Krizin uzaması ve derinleşmesinin hiç şüphesiz önemli sebeplerinden biri ABD'li kamu yöneticilerinin kifayetsizliği oldu. Mutlaka ki, Bush idaresi altında ehil bir yönetici aramak biraz fazla iyimser bir bakış açısı olurdu. Hadi Bernanke'nin krizi göremeyerek iş başına geldiği ilk dönemde faizleri artırmaya devam etmesini bir kenara bırakalım. Ancak, Goldman Sachs'in eski tepe yöneticisi ve ABD Hazine Bakanı Paulson'un hata üstüne hata yapması affedilebilir gibi değil doğrusu. Paulson'un hataları arasında Bear Stearns'ü batırmasının hemen akabinde diğer yatırım bankalarına yardım yapmak, söz konusu bankanın hâlâ içinde ne olduğu bilinmeyen 29 milyar dolarlık portföyünü devralarak şeffaflıktan uzaklaşma sinyalleri vermek, Lehman bankasını batırarak eşzamanlı olarak yatırım fonları ve finansman bonosu piyasalarını, ve hedge fonları ve menkul değer aracılığını da darboğaza sürüklemek, 700 milyar dolarlık toksik varlık satın alma programı TARP'ı doğru dürüst bir yapı tasarlamadan Meclisten geçirmek, sonrasında TARP'ın kullanım amacını tamamen değiştirerek finans kuruluşlarının zayıflayan sermayelerine iştirak için kullanmaya niyetlenmek sayılabilir. Paulson kendisini "piyasa şartları değiştiği için ben de planları değiştirmek zorunda kalıyorum" şeklinde savunuyor. Ancak, bu yaklaşım köklü, radikal ve iddialı bir program kurgulayarak piyasanın önüne geçmesini ve olayların gidişatına yön vermesini de engelliyor. Kısacası kendisi piyasanın esiri oldu.

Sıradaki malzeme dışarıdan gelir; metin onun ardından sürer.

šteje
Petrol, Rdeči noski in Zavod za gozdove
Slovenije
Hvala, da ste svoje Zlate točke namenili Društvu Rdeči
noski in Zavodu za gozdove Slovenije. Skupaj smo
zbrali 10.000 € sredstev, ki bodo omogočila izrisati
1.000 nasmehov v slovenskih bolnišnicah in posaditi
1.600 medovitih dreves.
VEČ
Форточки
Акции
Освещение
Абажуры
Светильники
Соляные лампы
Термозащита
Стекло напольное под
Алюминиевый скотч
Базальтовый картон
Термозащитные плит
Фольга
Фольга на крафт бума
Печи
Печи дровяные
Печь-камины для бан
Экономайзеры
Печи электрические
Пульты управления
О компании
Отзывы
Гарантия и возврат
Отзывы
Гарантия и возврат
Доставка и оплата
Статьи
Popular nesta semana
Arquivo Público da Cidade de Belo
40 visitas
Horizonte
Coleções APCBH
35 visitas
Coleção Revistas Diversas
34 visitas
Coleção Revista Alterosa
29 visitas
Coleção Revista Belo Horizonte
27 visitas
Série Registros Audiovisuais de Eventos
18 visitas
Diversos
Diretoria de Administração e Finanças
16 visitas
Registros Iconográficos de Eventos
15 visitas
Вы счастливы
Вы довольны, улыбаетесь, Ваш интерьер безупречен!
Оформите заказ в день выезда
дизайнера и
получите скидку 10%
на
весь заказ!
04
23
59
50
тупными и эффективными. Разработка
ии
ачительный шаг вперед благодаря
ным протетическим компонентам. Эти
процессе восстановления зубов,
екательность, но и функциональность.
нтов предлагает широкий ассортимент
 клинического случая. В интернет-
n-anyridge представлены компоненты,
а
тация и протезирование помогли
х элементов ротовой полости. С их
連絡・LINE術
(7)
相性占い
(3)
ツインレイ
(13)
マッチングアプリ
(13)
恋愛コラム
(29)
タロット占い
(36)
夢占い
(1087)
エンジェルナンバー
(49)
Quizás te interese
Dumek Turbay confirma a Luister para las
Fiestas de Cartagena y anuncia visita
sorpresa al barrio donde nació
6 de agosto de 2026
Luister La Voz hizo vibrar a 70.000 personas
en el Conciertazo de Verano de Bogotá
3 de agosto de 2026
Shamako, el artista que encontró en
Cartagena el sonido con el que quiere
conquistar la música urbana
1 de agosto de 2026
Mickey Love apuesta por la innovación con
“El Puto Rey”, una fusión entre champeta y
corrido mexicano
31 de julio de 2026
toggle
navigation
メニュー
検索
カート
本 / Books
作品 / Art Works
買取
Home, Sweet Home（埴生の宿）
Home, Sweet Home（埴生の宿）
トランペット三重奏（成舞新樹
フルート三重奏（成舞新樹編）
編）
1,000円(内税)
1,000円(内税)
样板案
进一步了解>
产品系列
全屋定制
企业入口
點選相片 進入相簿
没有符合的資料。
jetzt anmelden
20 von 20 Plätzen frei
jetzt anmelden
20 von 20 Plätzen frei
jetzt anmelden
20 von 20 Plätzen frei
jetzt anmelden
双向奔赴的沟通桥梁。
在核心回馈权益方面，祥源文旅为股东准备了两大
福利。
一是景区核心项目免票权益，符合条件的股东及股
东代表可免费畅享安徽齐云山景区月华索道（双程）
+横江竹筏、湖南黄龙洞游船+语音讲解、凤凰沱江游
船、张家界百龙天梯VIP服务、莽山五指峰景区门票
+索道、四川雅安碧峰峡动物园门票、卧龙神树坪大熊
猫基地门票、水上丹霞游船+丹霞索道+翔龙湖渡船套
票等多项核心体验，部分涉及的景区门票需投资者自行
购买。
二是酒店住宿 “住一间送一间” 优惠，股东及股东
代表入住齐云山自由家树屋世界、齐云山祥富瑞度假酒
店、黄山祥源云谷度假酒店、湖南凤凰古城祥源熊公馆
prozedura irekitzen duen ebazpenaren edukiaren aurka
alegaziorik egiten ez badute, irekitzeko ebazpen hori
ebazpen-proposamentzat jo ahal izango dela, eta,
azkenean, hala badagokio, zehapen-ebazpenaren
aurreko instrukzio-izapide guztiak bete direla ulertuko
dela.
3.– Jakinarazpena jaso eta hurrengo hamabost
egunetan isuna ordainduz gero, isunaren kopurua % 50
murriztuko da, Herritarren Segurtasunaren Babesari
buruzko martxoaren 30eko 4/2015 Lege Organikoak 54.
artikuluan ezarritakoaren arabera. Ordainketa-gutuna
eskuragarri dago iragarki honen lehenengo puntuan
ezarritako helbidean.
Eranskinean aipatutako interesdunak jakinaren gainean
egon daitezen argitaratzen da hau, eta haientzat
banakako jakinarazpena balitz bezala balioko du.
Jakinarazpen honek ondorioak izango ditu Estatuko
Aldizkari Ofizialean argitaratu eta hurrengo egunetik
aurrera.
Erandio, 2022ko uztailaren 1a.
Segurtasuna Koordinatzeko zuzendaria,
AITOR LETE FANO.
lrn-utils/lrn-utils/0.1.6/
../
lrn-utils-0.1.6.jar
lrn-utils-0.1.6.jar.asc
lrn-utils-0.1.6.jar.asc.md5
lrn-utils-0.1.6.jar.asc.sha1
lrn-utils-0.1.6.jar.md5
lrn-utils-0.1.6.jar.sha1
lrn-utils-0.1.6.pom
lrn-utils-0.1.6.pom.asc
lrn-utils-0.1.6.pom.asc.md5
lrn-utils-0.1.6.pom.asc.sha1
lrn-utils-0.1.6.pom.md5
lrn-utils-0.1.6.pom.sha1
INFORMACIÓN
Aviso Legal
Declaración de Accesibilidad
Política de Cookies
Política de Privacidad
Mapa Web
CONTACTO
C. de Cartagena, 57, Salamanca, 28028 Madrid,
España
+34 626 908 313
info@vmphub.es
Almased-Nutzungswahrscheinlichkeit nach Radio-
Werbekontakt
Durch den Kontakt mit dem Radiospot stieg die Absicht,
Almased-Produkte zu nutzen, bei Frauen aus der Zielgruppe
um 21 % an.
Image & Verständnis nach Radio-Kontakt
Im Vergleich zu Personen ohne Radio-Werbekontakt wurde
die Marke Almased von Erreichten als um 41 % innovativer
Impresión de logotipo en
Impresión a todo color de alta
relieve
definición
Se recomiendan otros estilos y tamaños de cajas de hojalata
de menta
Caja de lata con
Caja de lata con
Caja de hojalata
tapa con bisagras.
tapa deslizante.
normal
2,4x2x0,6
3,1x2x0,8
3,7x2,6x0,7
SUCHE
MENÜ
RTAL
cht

Reel sektördeki daralma ile birlikte dünyada ciddi bir res-deflasyon (daralma ile birlikte fiyat genel seviyesinin gerilemesi) riski de belirdi. Deflasyon, enflasyon kadar, hatta belki de ondan fazla çekinilmesi gereken bir olgu. Deflasyonist bir ortamda faizleri ne kadar düşürürseniz düşürün, gene de reel bazda yüksek kalmaya devam ediyorlar ve ister istemez tüketicileri harcamamaya teşvik eden bir durum oluşuyor. Japonya'nın 15 senedir yaşadıkları buna benzer bir durumdu. Para politikasının tamemen etkisizleştiği likidite kapanı denilen bu durumdan kurtulmak için ABD'nin maliye politikasını aşırı bir şekilde gevşetmekten ve dünyada dolara olan talebin devam etmesi için dua etmekten başka bir şansı yok doğrusu. Senelerdir ikiz açıklar denilen ve bugünkü kriz balonunu yaratan cari açık ve bütçe açığı ile yaşayan ABD'nin ne kadar yanlış gibi gözükse de, bugün için bu iktisadi yapıyı sürdürmeye devam etmek dışında bir seçeneği de yok. Tek şansı da doların Dünya'nın birincil rezerv parası olarak kabul görmeye devam etmesi. Ancak, her ne kadar hâlâ Dünya ülkelerinin rezervleri ağırlıklı olarak dolarda dursa da, açıkçası bu durumun bir garantisi de yok. Son dönemde doların diğer paralar karşısında güçlenmesine bakarak bu durumun dolara olan teveccühden kaynaklandığını düşünmek ise yanlış olur. Şu anda dolar teknik sebeplerden güçlü duruyor. Orta vadede ciddi şekilde değer kaybetmesi oldukça yüksek bir olasılık.